CodeDeploy を Amazon EC2 Auto Scaling と統合する

CodeDeploy は、Amazon EC2 Auto Scaling (定義した条件に従って Amazon EC2 インスタンスを自動的に起動できる AWS サービス) をサポートしています。これらの条件には、CPU 使用率、ディスクの読み取り/書き込み、インバウンド/アウトバウンドのネットワークトラフィックに関して、指定された時間間隔を超えた制限を含めることができます。インスタンスは不要になった時点で Amazon EC2 Auto Scaling によって削除されます。詳細については、「Amazon EC2 Auto Scaling とは?」を参照してください。

Amazon EC2 Auto Scaling グループの一部として新しい Amazon EC2 インスタンスが起動された場合は、これらの新しいインスタンスに対して CodeDeploy から自動的にリビジョンをデプロイできます。また、Elastic Load Balancing ロードバランサーに登録された Amazon EC2 Auto Scaling インスタンスを使用して CodeDeploy のデプロイを調整できます。詳細については、「CodeDeploy と Elastic Load Balancing の統合」および「CodeDeploy Amazon EC2 デプロイ用の Elastic Load Balancing のロードバランサーのセットアップ」を参照してください。

注記

複数のデプロイグループを 1 つの Amazon EC2 Auto Scaling グループに関連付けると、問題が発生する場合があるため注意が必要です。

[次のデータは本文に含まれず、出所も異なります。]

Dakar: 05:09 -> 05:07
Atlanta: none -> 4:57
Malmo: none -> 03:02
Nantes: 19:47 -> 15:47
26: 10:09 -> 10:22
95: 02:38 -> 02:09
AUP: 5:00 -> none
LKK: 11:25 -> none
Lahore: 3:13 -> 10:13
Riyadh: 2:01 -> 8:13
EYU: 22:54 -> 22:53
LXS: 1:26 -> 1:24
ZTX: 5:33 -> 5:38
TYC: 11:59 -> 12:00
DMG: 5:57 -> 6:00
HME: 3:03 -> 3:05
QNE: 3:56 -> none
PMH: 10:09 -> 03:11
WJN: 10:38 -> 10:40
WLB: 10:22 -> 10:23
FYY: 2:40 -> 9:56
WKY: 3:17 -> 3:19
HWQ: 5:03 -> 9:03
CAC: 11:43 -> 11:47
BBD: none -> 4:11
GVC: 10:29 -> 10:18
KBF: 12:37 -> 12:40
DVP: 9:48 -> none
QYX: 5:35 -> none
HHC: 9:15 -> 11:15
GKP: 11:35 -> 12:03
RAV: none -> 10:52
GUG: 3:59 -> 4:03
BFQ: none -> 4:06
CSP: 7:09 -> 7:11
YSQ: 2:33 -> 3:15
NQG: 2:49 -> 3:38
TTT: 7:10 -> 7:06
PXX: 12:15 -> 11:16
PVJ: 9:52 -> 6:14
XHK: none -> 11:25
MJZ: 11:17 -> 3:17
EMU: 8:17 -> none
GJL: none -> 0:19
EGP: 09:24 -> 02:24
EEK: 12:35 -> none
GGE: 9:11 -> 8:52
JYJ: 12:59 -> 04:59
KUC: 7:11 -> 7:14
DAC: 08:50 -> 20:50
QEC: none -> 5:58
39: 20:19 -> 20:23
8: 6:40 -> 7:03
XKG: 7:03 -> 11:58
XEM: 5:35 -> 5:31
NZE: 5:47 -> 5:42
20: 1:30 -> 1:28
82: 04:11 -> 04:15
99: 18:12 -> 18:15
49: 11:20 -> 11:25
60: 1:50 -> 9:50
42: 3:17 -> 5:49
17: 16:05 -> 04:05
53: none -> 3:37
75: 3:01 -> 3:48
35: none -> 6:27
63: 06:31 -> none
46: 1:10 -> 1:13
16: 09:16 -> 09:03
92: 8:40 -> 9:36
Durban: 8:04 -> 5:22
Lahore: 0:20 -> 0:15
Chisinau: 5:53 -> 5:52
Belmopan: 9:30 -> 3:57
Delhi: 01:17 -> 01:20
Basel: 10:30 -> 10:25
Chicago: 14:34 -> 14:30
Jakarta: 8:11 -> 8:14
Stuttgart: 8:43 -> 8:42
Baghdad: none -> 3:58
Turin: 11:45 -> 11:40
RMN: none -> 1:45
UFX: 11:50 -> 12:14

たとえば、1 つのデプロイが失敗すると、インスタンスはシャットダウンを開始しますが、実行中の他のデプロイはタイムアウトに 1 時間かかる可能性があります。詳細については、「複数のデプロイグループを 1 つの Amazon EC2 Auto Scaling グループに関連付けることは避ける」および「CodeDeploy と Amazon EC2 Auto Scaling の統合の詳細」を参照してください。

CodeDeploy アプリケーションを Amazon EC2 Auto Scaling グループにデプロイする

CodeDeploy アプリケーションのリビジョンを Amazon EC2 Auto Scaling グループにデプロイするには

  1. Amazon S3 の使用を Amazon EC2 Auto Scaling グループに許可する IAM インスタンスプロファイルを作成または検索します。

    注記

    また、CodeDeploy を使用して GitHub リポジトリから Amazon EC2 Auto Scaling グループにリビジョンをデプロイすることもできます。Amazon EC2 インスタンスで依然として IAM インスタンスプロファイルが必要な場合でも、GitHub リポジトリからデプロイするときは、プロファイルに追加のアクセス許可は不要です。詳細については、「ステップ 4: Amazon EC2 インスタンス用の IAM インスタンスプロファイルを作成する」を参照してください。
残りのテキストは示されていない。